As Ivar drove a double carriage up to the gate, Annie came out in a hat that looked like the model of a battleship. Carl rose and took her down to the carriage, while Lou lingered for a word with his sister.

"What do you suppose he's come for?" he asked, jerking his head toward the gate.

"Why, to pay us a visit. I've been begging him to for years."

Oscar looked at Alexandra. "He didn't let you know he was coming?"

"No.
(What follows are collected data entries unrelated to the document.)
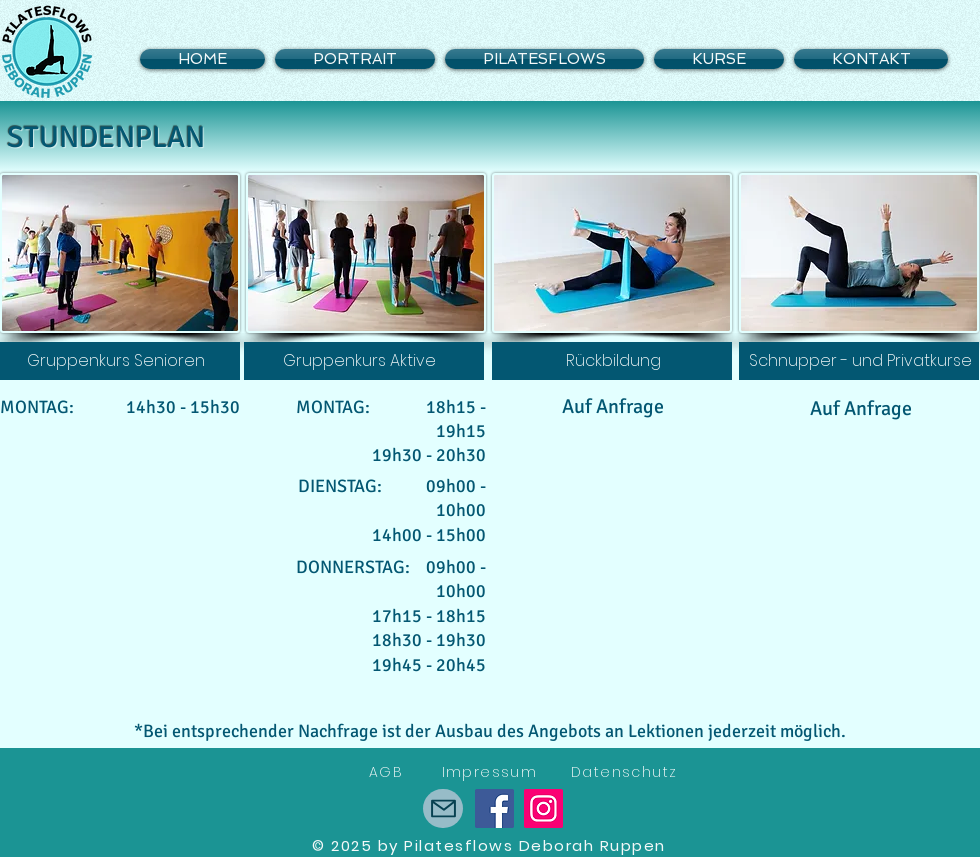 Image resolution: width=980 pixels, height=857 pixels. What do you see at coordinates (719, 59) in the screenshot?
I see `[button]` at bounding box center [719, 59].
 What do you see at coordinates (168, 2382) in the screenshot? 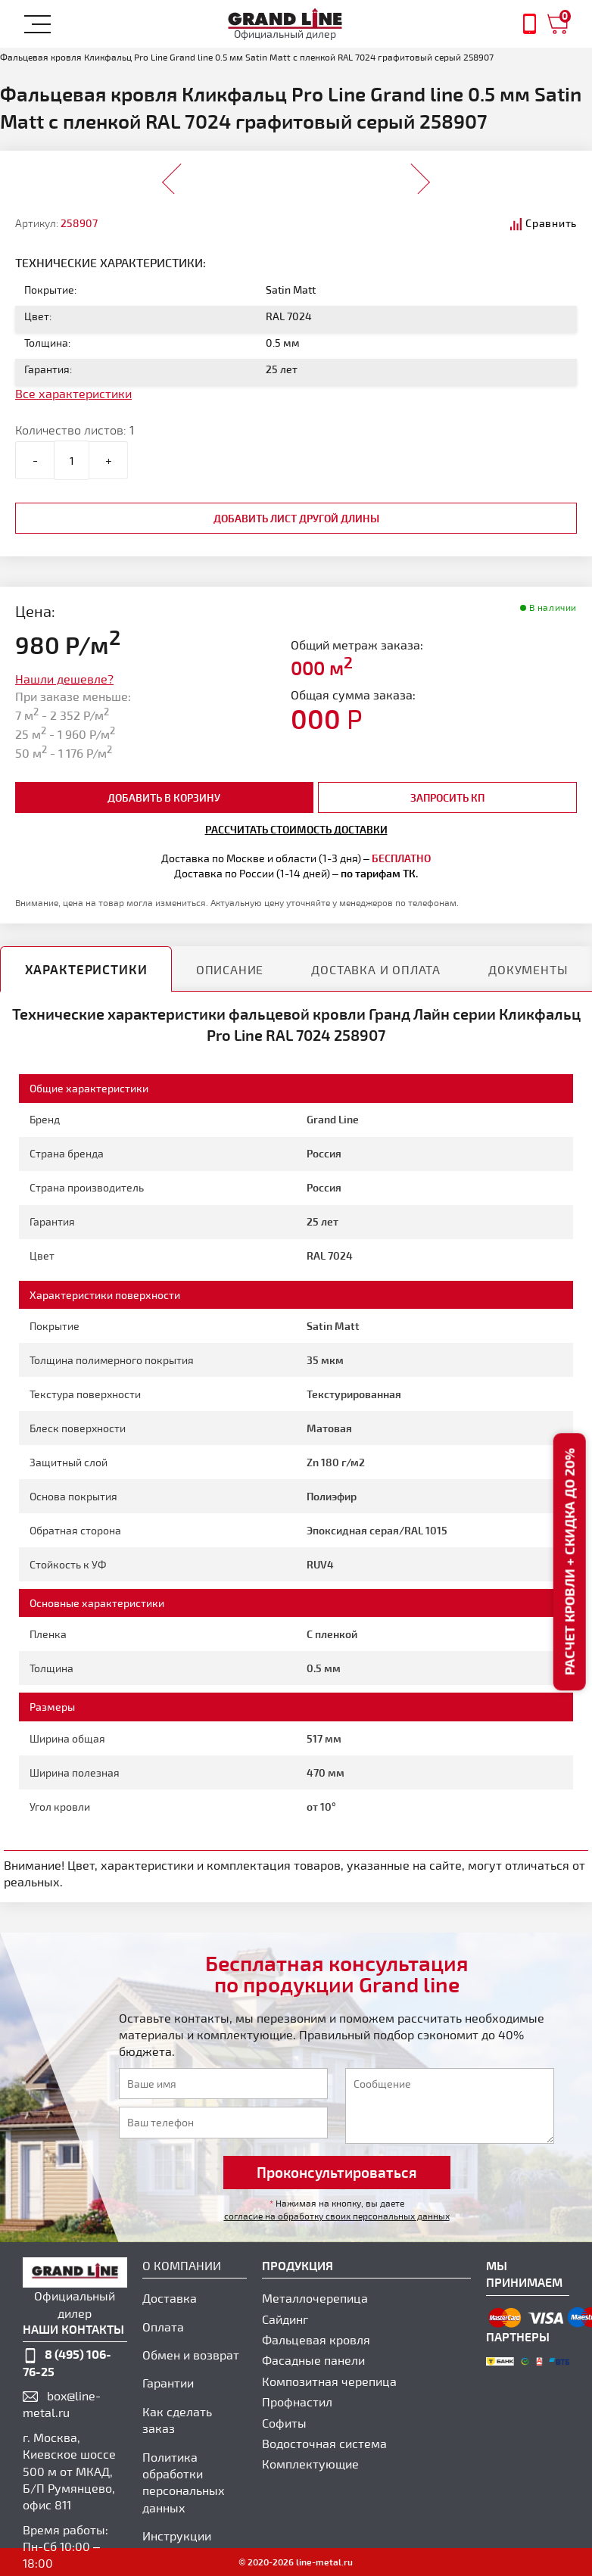 I see `Гарантии` at bounding box center [168, 2382]. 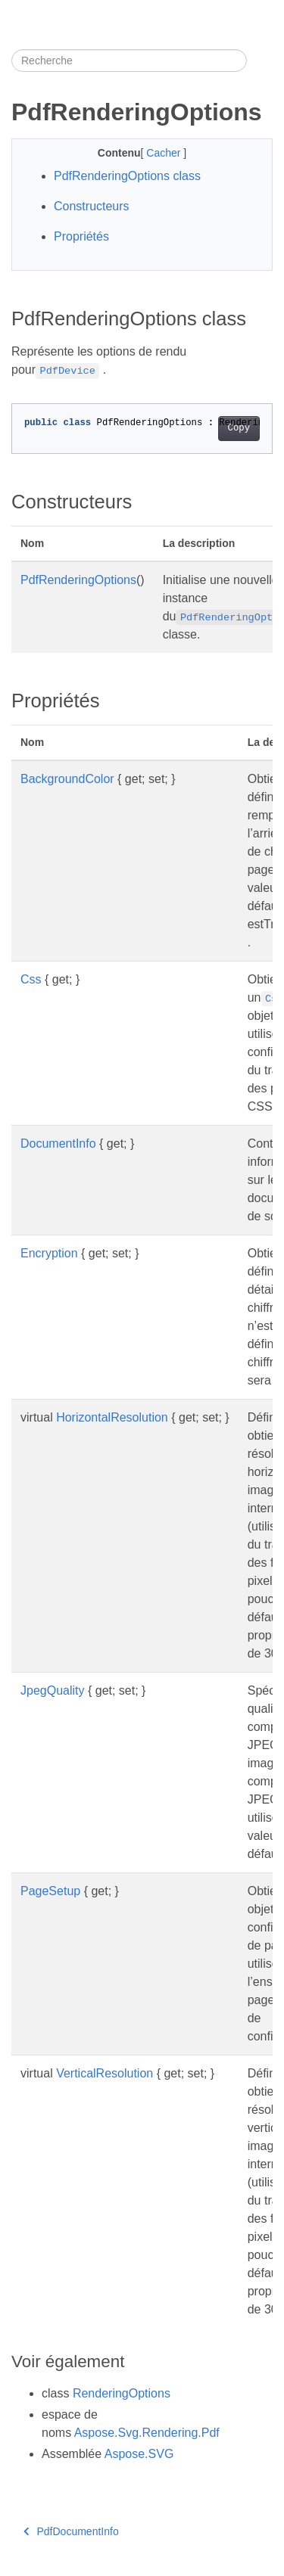  Describe the element at coordinates (92, 206) in the screenshot. I see `Constructeurs` at that location.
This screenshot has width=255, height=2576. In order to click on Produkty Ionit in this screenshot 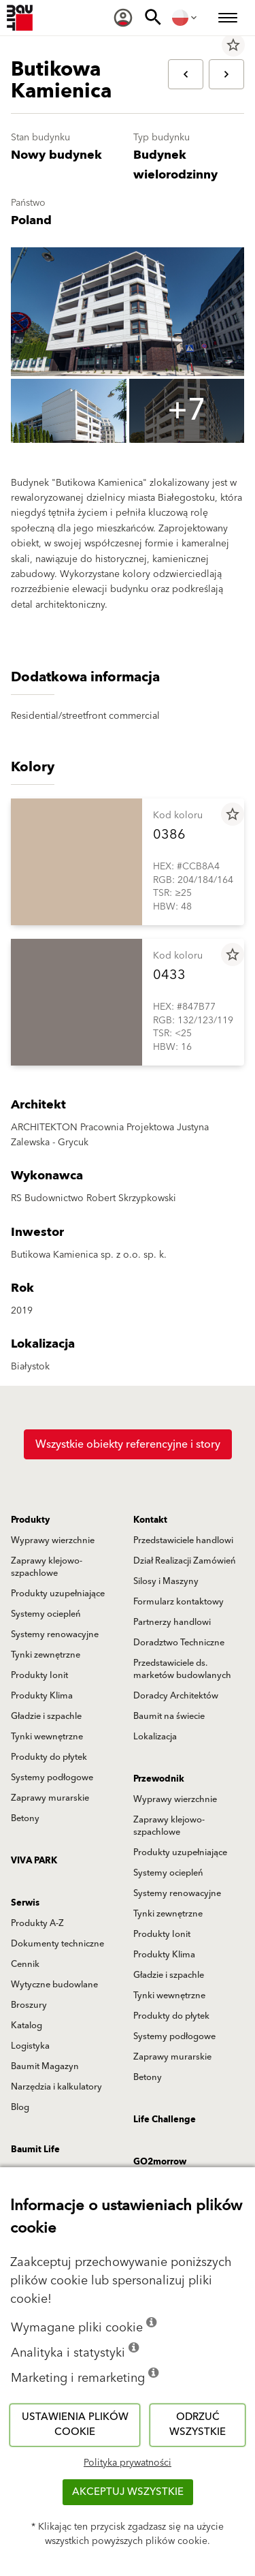 , I will do `click(39, 1675)`. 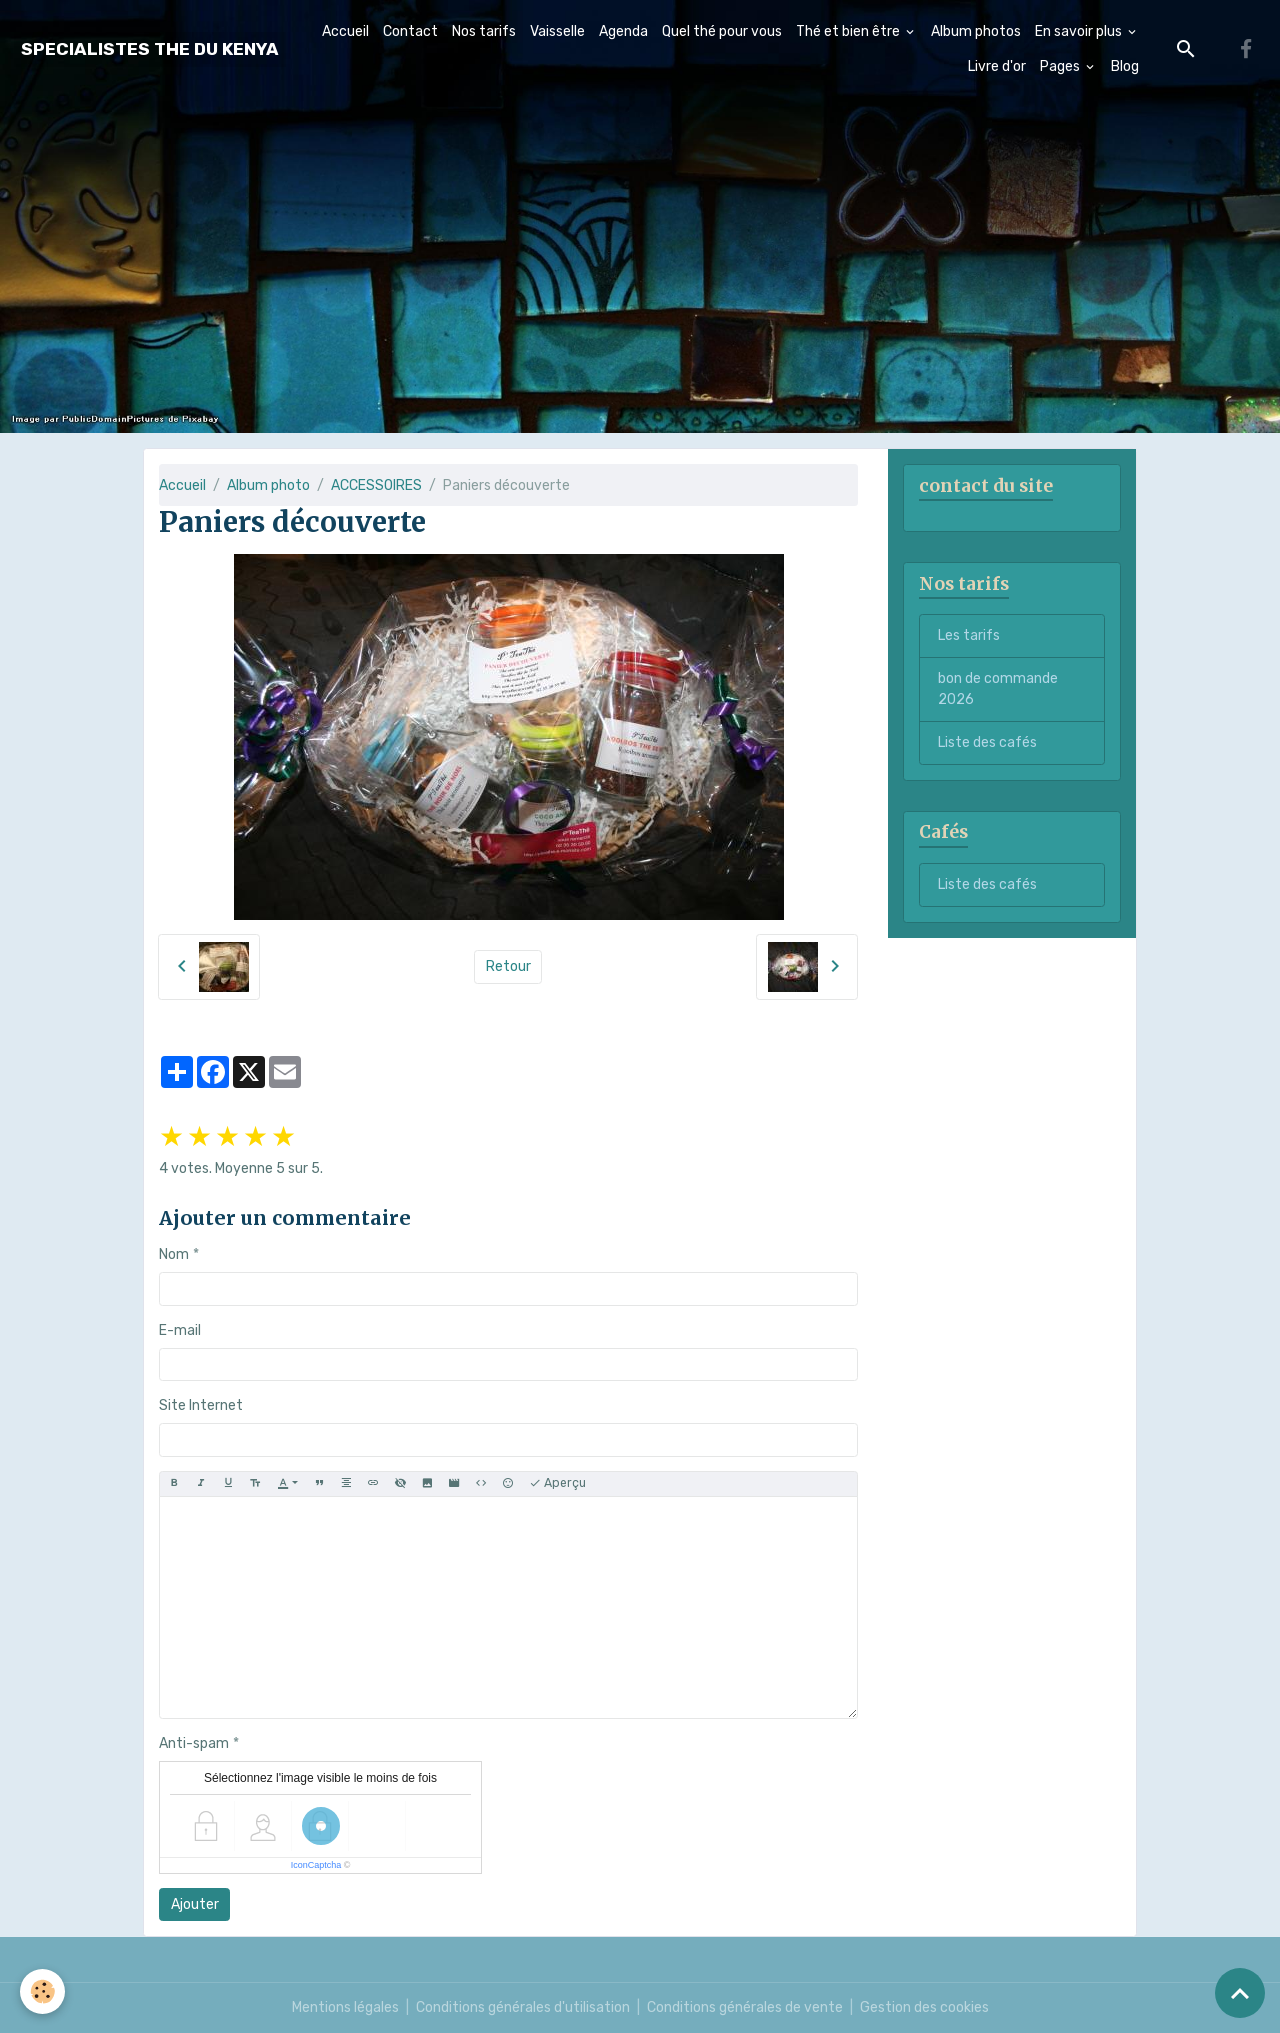 The height and width of the screenshot is (2033, 1280). What do you see at coordinates (345, 31) in the screenshot?
I see `Accueil` at bounding box center [345, 31].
Why should he? I told him to come at any time."

Lou shrugged his shoulders. "He doesn't seem to have done much for himself. Wandering around this way!"

Oscar spoke solemnly, as from the depths of a cavern. "He never was much account."

Alexandra left them and hurried down to the gate where Annie was rattling on to Carl about her new dining-room furniture. "You must bring Mr. Linstrum over real soon, only be sure to telephone me first," she called back, as Carl helped her into the carriage. Old Ivar, his white head bare, stood holding the horses. Lou came down the path and climbed into the front seat, took up the reins, and drove off without saying anything further to any one. Oscar picked up his youngest boy and trudged off down the road, the other three trotting after him. Carl, holding the gate open for Alexandra, began to laugh. "Up and coming on the Divide, eh, Alexandra?" he cried gayly.